▶ [About this exercise]: Look over the entries and say how many lines include the word "toestaan". Only the number, please.
START Information
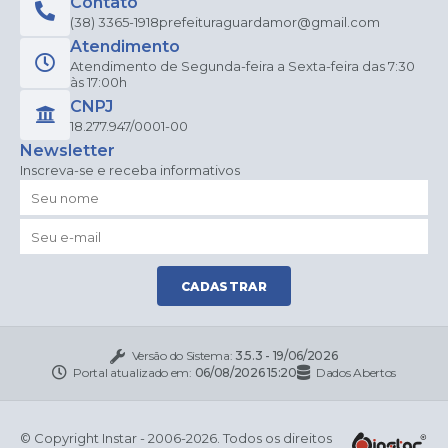
Contato
(38) 3365-1918
prefeituraguardamor@gmail.com
Atendimento
Atendimento de Segunda-feira a Sexta-feira das 7:30
às 17:00h
CNPJ
18.277.947/0001-00
Newsletter
Inscreva-se e receba informativos
CADASTRAR
Versão do Sistema:
3.5.3 - 19/06/2026
Portal atualizado em:
06/08/2026 15:20
Dados Abertos
© Copyright Instar - 2006-2026. Todos os direitos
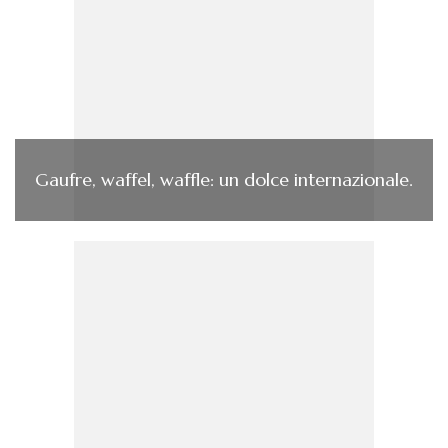
Gaufre, waffel, waffle: un dolce internazionale.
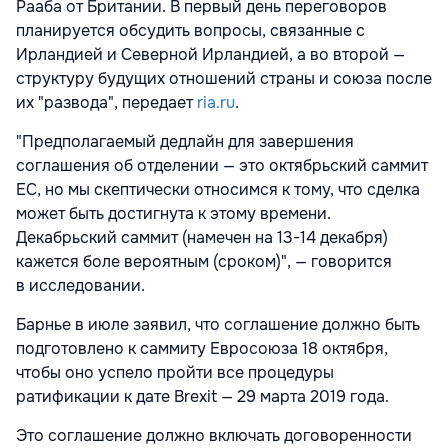
Рааба от Британии. В первый день переговоров
планируется обсудить вопросы, связанные с
Ирландией и Северной Ирландией, а во второй —
структуру будущих отношений страны и союза после
их "развода", передает
ria.ru
.
"Предполагаемый дедлайн для завершения
соглашения об отделении — это октябрьский саммит
ЕС, но мы скептически относимся к тому, что сделка
может быть достигнута к этому времени.
Декабрьский саммит (намечен на 13-14 декабря)
кажется боле вероятным (сроком)", — говорится
в исследовании.
Барнье в июле заявил, что соглашение должно быть
подготовлено к саммиту Евросоюза 18 октября,
чтобы оно успело пройти все процедуры
ратификации к дате Brexit — 29 марта 2019 года.
Это соглашение должно включать договоренности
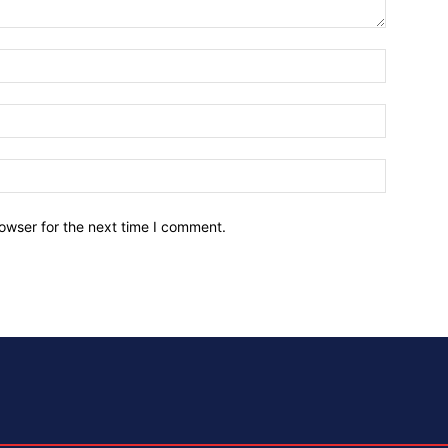
owser for the next time I comment.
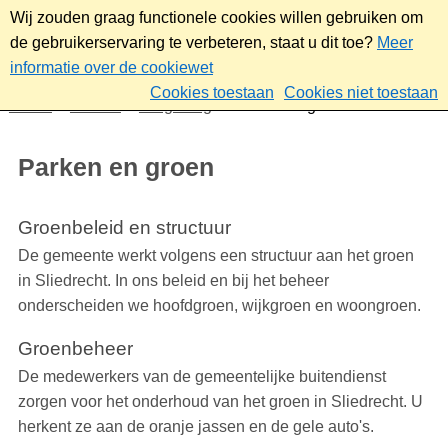
Wij zouden graag functionele cookies willen gebruiken om
de gebruikerservaring te verbeteren, staat u dit toe?
Meer
informatie over de cookiewet
Cookies toestaan
Cookies niet toestaan
Home
Wonen
Omgeving
Parken en groen
Parken en groen
Groenbeleid en structuur
De gemeente werkt volgens een structuur aan het groen
in Sliedrecht. In ons beleid en bij het beheer
onderscheiden we hoofdgroen, wijkgroen en woongroen.
Groenbeheer
De medewerkers van de gemeentelijke buitendienst
zorgen voor het onderhoud van het groen in Sliedrecht. U
herkent ze aan de oranje jassen en de gele auto's.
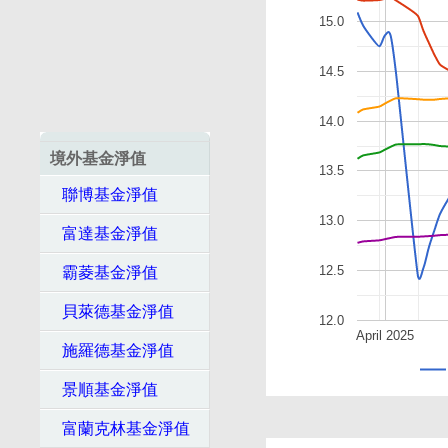
15.0
14.5
14.0
境外基金淨值
13.5
聯博基金淨值
13.0
富達基金淨值
12.5
霸菱基金淨值
貝萊德基金淨值
12.0
April 2025
施羅德基金淨值
景順基金淨值
富蘭克林基金淨值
END Information
▶ [Solution for this problem]: 2